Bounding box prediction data
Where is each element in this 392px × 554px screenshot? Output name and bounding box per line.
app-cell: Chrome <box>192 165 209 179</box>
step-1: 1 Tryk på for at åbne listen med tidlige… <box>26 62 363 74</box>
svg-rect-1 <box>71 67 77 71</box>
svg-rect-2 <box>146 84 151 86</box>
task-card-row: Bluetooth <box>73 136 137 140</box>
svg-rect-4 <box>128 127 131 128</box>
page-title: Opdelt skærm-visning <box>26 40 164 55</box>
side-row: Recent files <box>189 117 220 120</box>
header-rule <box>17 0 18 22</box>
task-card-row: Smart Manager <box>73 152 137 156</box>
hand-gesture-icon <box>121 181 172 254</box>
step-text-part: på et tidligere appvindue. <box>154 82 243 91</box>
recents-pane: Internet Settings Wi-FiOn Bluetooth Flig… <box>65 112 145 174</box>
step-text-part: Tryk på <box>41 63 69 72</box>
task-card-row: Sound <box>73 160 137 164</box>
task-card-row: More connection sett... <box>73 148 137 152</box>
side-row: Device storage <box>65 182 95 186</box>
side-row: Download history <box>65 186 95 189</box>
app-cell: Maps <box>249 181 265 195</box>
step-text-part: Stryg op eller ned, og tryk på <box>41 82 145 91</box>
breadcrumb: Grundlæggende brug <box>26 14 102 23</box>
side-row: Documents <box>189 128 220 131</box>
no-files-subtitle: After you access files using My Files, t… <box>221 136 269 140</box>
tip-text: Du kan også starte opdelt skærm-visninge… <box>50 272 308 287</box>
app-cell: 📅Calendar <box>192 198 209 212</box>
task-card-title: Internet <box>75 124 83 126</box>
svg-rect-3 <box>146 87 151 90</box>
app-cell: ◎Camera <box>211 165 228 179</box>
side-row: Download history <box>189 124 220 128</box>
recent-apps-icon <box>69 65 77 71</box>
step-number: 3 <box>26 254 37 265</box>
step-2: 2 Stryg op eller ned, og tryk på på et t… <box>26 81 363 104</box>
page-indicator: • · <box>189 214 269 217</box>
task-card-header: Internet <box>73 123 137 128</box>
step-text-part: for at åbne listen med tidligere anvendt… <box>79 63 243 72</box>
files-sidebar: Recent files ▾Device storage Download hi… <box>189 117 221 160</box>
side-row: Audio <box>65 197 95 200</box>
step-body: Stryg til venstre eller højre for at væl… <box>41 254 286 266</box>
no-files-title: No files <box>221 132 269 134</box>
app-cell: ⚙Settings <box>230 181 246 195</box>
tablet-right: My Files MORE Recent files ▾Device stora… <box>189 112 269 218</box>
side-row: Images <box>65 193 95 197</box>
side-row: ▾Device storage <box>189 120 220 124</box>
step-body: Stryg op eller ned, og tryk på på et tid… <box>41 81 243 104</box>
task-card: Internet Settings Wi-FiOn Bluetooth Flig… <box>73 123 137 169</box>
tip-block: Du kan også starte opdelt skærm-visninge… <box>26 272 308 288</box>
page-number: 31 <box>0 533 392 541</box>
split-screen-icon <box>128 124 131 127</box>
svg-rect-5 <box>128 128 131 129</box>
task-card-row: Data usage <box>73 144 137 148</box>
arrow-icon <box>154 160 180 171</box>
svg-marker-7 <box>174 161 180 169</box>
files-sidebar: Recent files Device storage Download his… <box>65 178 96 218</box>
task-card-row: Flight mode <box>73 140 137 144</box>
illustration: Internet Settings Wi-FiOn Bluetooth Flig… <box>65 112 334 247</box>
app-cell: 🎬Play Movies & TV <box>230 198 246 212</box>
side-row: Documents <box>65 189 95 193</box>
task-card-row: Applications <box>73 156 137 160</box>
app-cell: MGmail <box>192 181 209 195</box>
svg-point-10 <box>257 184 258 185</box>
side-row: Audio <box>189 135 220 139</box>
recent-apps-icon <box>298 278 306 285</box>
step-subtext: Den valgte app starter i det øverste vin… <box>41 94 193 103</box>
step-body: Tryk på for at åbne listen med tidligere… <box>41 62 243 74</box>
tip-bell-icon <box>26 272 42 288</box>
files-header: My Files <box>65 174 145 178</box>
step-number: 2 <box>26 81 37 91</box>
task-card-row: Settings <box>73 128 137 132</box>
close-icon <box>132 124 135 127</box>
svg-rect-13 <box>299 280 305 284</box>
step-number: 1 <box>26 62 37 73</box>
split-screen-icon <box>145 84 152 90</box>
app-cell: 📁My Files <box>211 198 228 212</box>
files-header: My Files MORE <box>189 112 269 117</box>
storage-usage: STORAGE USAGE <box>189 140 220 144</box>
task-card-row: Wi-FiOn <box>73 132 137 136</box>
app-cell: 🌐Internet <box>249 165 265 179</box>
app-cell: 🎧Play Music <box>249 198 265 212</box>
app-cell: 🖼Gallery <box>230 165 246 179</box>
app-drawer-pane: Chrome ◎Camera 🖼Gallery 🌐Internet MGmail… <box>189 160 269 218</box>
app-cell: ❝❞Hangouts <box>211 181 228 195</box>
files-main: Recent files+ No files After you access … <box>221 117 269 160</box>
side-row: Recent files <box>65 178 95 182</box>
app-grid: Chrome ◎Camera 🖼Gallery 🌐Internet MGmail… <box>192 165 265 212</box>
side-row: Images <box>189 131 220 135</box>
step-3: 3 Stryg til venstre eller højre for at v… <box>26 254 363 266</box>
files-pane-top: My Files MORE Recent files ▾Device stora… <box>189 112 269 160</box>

#### [Exercise instructions]
Count each line of the entries that holds the word "Documents", then state the total and nothing more.

#### [Reply]
2